SECTION 4. COMPENSATION.
For the services provided under this Agreement, the Adviser will pay to
FIM a fee at the annual rate set forth opposite each Fund's name on Schedule 1
multiplied times such Fund's average daily net assets. Such fee will accrue
daily and will be paid monthly to FIM on or before the last business day of the
next succeeding calendar month. If this Agreement is effective for only a
portion of a month, the fee will be prorated for the portion of such month
during which this Agreement is in effect.

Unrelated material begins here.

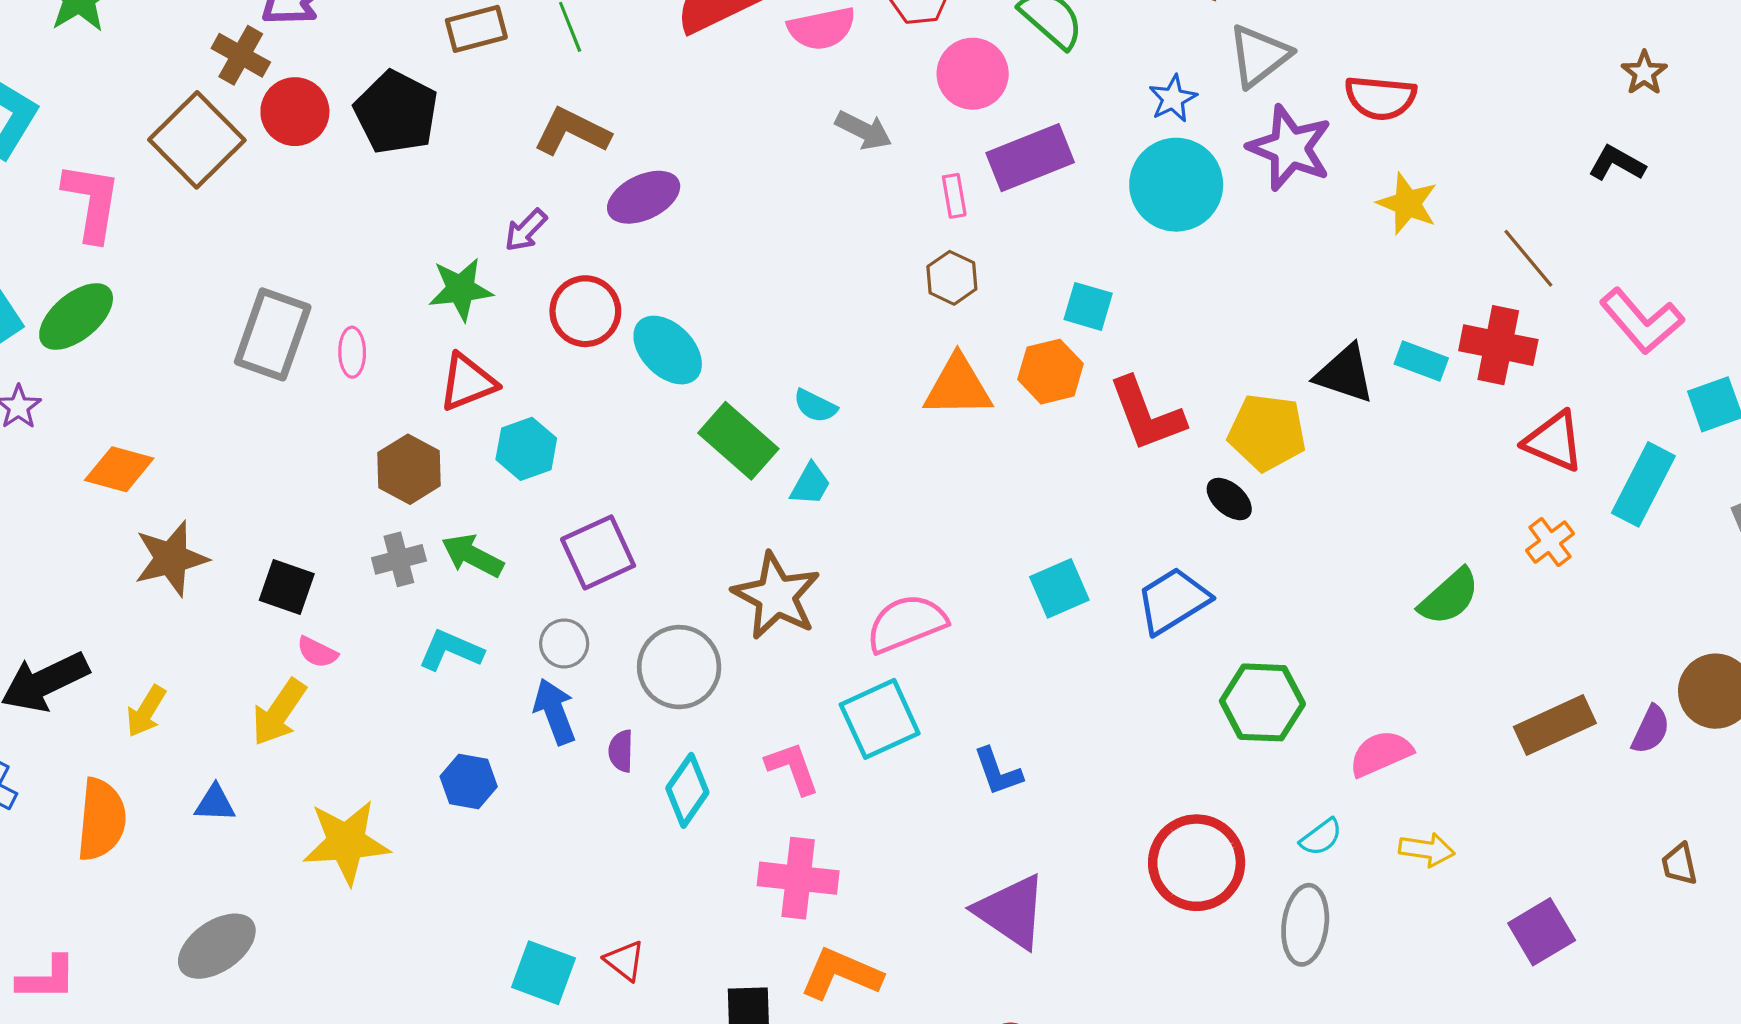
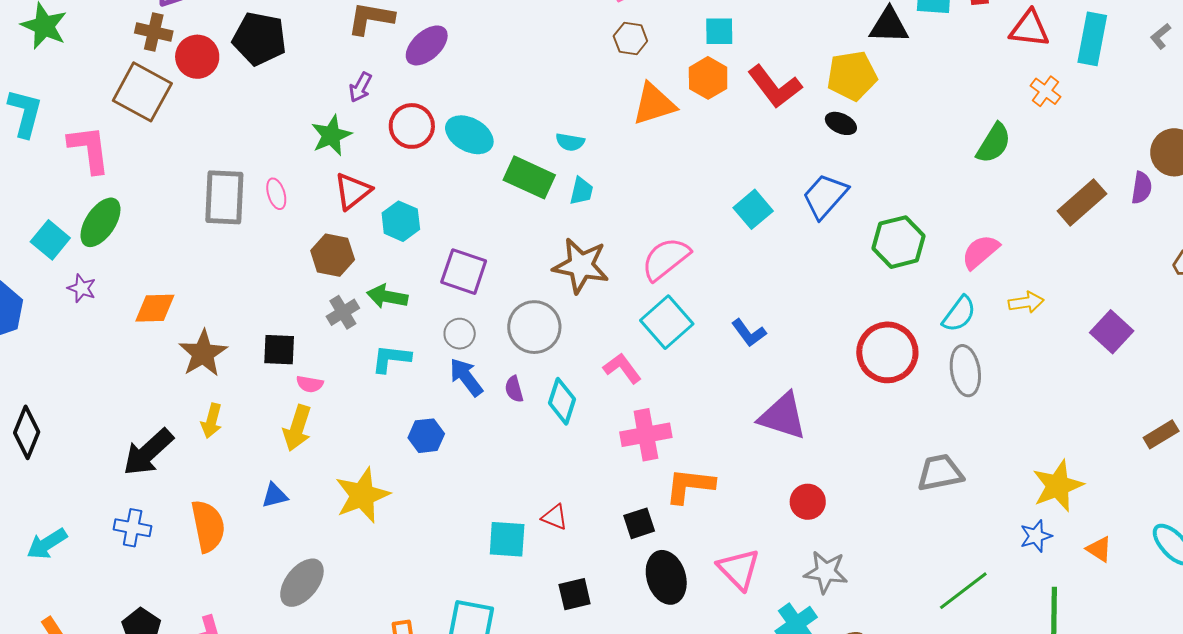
purple square: (598, 552) -> (464, 272), turned -30
yellow arrow: (146, 711) -> (212, 421), moved
cyan semicircle: (1321, 837) -> (959, 314), size x1.4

SECTION 5. INFORMATION AND REPORTS.
(a) The Adviser will promptly notify FIM of any material change in
any of the documents listed on Schedule 2 to this Agreement
and will provide FIM with copies of any such modified
document. The Adviser will also provide FIM with a list, to
the best of the Adviser's knowledge, of all affiliated persons
of Adviser (and any affiliated person of such an affiliated
person) and will promptly update the list whenever the Adviser
becomes aware of any additional affiliated persons.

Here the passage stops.